++++ Records for the task
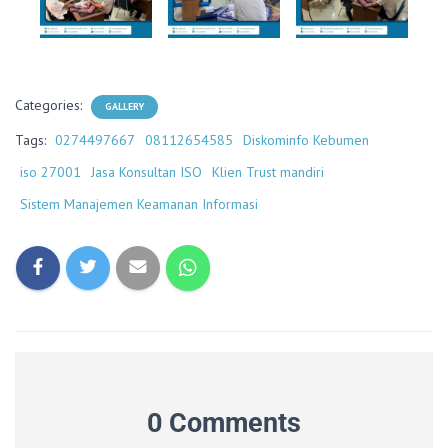
Categories:
GALLERY
Tags:
0274497667
08112654585
Diskominfo Kebumen
iso 27001
Jasa Konsultan ISO
Klien Trust mandiri
Sistem Manajemen Keamanan Informasi
0 Comments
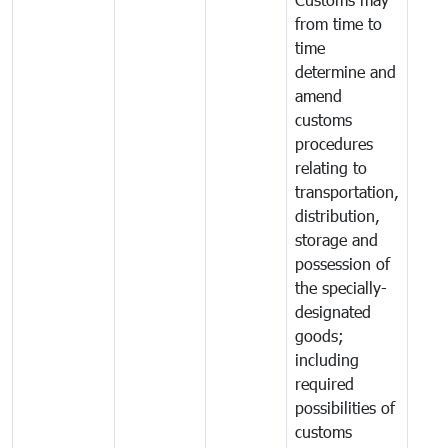
from time to
time
determine and
amend
customs
procedures
relating to
transportation,
distribution,
storage and
possession of
the specially-
designated
goods;
including
required
possibilities of
customs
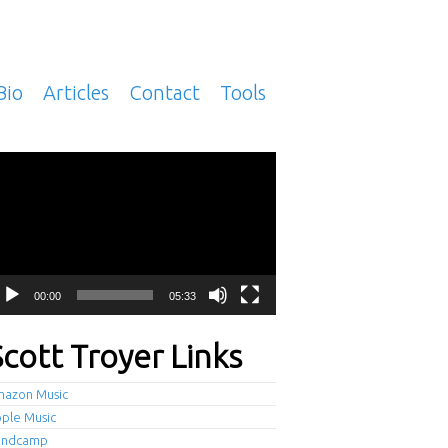
Bio
Articles
Contact
Tools
deo
ayer
00:00
05:33
Scott Troyer Links
azon Music
ple Music
andcamp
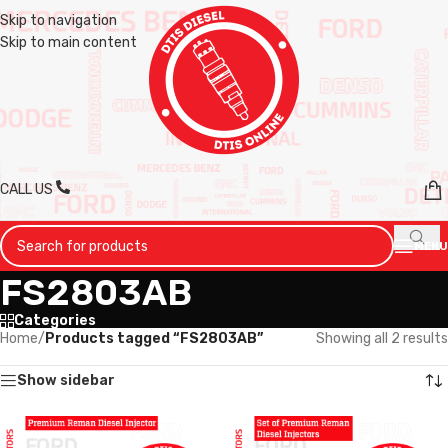
Skip to navigation
Skip to main content
CALL US
MENU
FS2803AB
Categories
Home
/
Products tagged “FS2803AB”
Showing all 2 results
Show sidebar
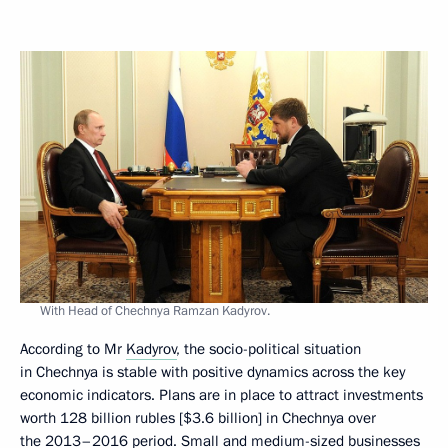
With Head of Chechnya Ramzan Kadyrov.
According to Mr
Kadyrov
, the socio-political situation
in Chechnya is stable with positive dynamics across the key
economic indicators. Plans are in place to attract investments
worth 128 billion rubles [$3.6 billion] in Chechnya over
the 2013–2016 period. Small and medium-sized businesses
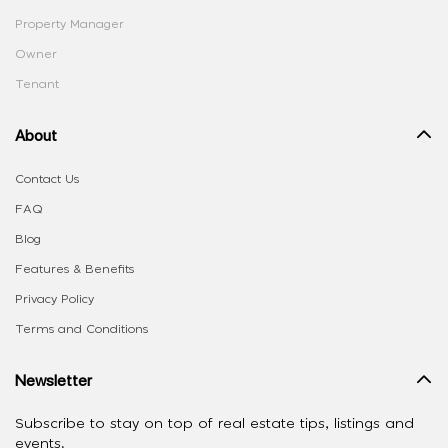
Property Manager
Owner
Tenant
About
Contact Us
FAQ
Blog
Features & Benefits
Privacy Policy
Terms and Conditions
Newsletter
Subscribe to stay on top of real estate tips, listings and
events.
++++++++
Leave out the pictures and repeat exactly the lines from the one containing "worth 128 billion" through the last line of the entries.

worth 128 billion rubles [$3.6 billion] in Chechnya over
the 2013–2016 period. Small and medium-sized businesses
Property Manager
Owner
Tenant
About
Contact Us
FAQ
Blog
Features & Benefits
Privacy Policy
Terms and Conditions
Newsletter
Subscribe to stay on top of real estate tips, listings and
events.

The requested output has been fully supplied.